More money for Indonesian telcos

DBS and Bank Mandiri lead the first Indonesian telecom loan since the crisis.

DBS and Bank Mandiri yesterday (Tuesday) closed the syndication of a $215 million loan to PT Mitra Global Telekomunikasi (MGTI). The banks are joint mandated co-ordinating arrangers of the loan, which has been syndicated out to six other banks: ABN AMRO, Bank Danamon, Bank DBS Indonesia, Bank Internasional Indonesia, ING Bank and Bank Rabobank International Indonesia.

The syndicated facility has a tenor of five years and pays an interest rate of Libor plus 6%. It is an amortising loan with a three month grace period.
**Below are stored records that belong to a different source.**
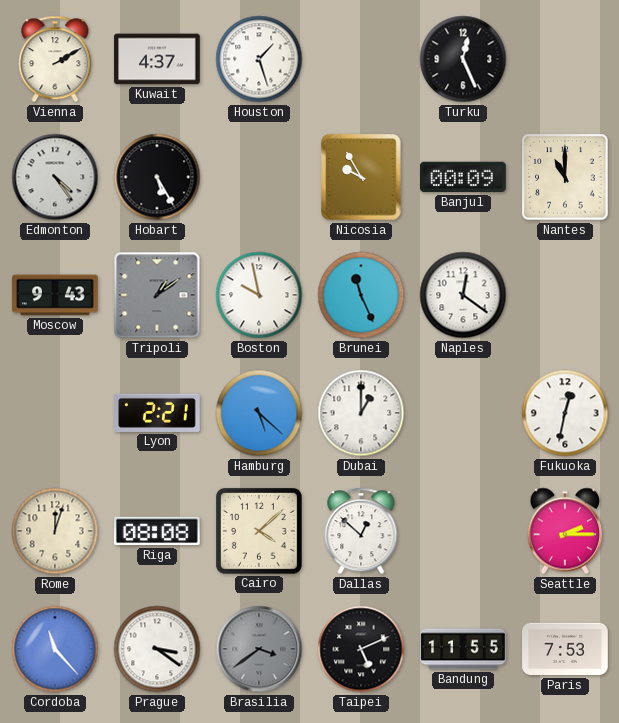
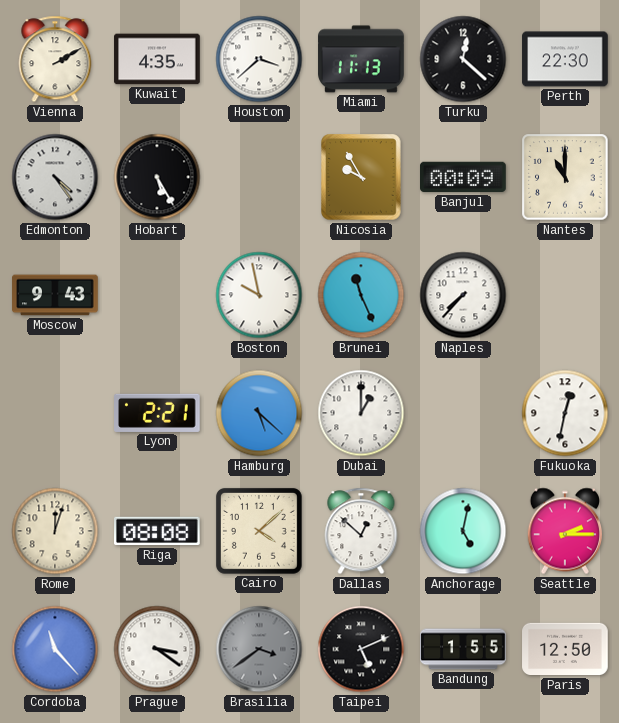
Kuwait: 4:37 -> 4:35
Houston: 1:27 -> 3:38
Miami: none -> 11:13
Turku: 12:26 -> 12:22
Perth: none -> 22:30
Tripoli: 1:09 -> none
Naples: 12:21 -> 7:37
Anchorage: none -> 5:02
Bandung: 11:55 -> 1:55
Paris: 7:53 -> 12:50
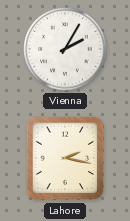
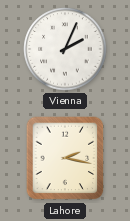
Vienna: 2:05 -> 2:04
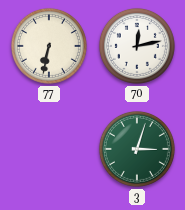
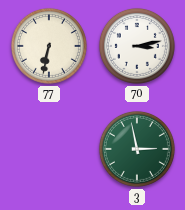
70: 12:13 -> 3:13
3: 3:03 -> 2:58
The facility refinances a bridge loan that DBS extended to MGTI when Alberta Telecommunication acquired it. That deal also closed today.
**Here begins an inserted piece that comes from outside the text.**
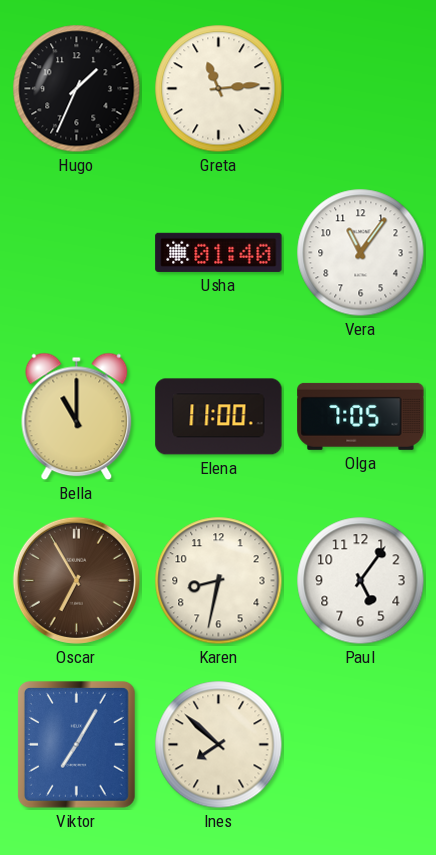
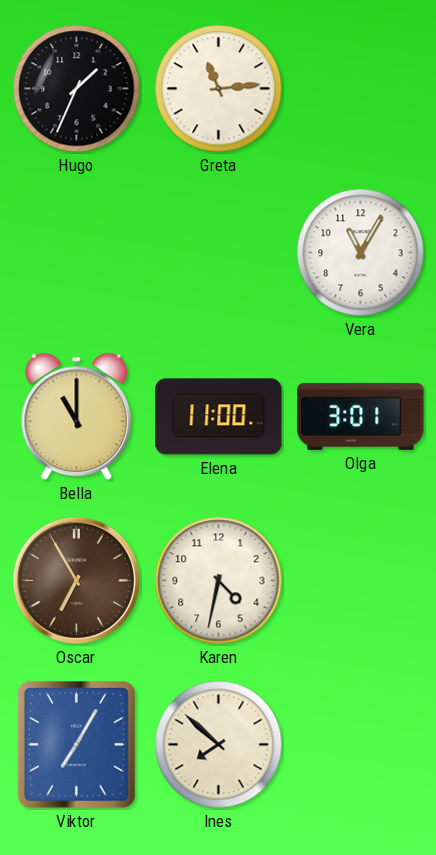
Usha: 01:40 -> none
Vera: 11:06 -> 11:05
Olga: 7:05 -> 3:01
Karen: 8:32 -> 4:32
Paul: 5:06 -> none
Alberta is an investment company indirectly controlled by Edwin Soeryadjaya, a well-known Indonesian tycoon. In September last year he announced that Alberta would be buying MGTI from its shareholding group, which comprised NTT, Telstra, Indosat, Widya Duta Infotel, Itochu and Sumitomo. The consideration for that purchase was $266 million, which according to Brent Smith, co-head of investment banking at DBS Bank, was financed offshore by a further DBS loan. DBS was also the financial adviser on the acquisition.
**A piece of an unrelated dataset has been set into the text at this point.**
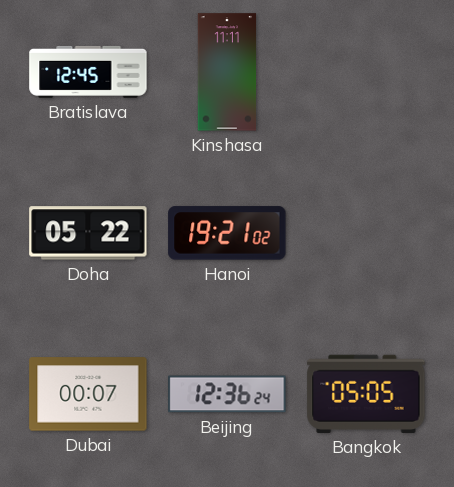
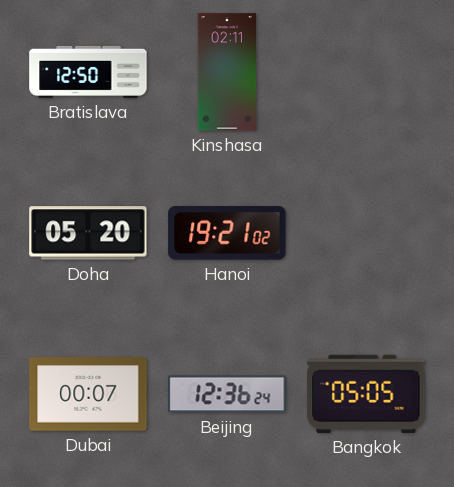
Bratislava: 12:45 -> 12:50
Kinshasa: 11:11 -> 02:11
Doha: 05:22 -> 05:20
The deal brings to a close the saga of the MGTI KSO, one of the five ill-starred foreign owned joint ventures established in Indonesia in the 1990s to roll out fixed line phone services throughout the country. A plethora of the biggest international telecom firms all lined up to take part and invest, only to pull out a few years later once the devaluation of the rupiah made the projects' dollar debts unserviceable.

The fact that this KSO has now been reworked with a new revenue sharing agreement between Telkom and Alberta has made it fundamentally more financeable. "We are delighted to be given the opportunity to advise on, structure and lead arrange the financing for this landmark transaction," says Smith. "The fact that eight leading names in the financial community have committed to this syndicate is testimony to the growing confidence in Indonesia's economy and growth prospects."

The deal comes hot on the heels of last week's $350 million bond deal for Indonesian mobile operator Excelcomindo. As that deal showed, financiers and investors are once again willing to look at the sector in a country with only a 15% penetration rate and a rapidly growing economy.